Quatre salles de cinéma plus tard, en plein Paris, ce fut son oncle qui le porta, dans ses bras, jusqu'au fauteuil devant l'écran.
Voilà. J'ai déjà eu l'occasion d'expliquer, dans les colonnes de Respect mag, en quoi le fameux « regard des autres » dont on se gargarise à longueur de colonnes politiquement correctes pour parler du handicap, n'est ni plus ni moins qu'un regard paternalo-charitable s'il n'est pas accompagné d'actes concrets.
La seule vraie question est, en l'occurrence : quel regard sur lui-même la société (le réalisateur, les acteurs, producteurs, distributeurs, exploitants de salles) a-t-elle offert, ce jour-là, à ce garçon qui voulait aller au cinéma avec sa copine ?
L'accessibilité obligatoire des salles aux personnes handicapées n'aurait-elle pas dû être un critère sine qua non de distribution d'un film dont l'exploitation s'avère financièrement juteuse ?
C'est bête, hein, comme question.
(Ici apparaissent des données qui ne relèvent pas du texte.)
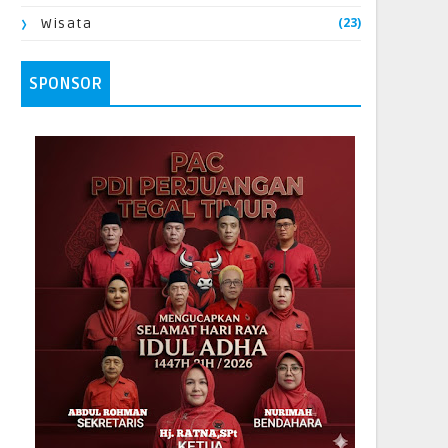
(23)
Wisata
SPONSOR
Aussi bête que ce bref reportage sur ce garçon en chaise roulante. Ça joue les trouble-fête, les trouble-grand-messe autour de la bonne cause. À ce jeu-là deux minutes de réalité ça vous flingue une fiction ! Drôle, non ?
Et l'humour dans tout ça ? Alors Omar, SAV, ça serait bien Sy tu me calculais et qu'on s'en touche un mot.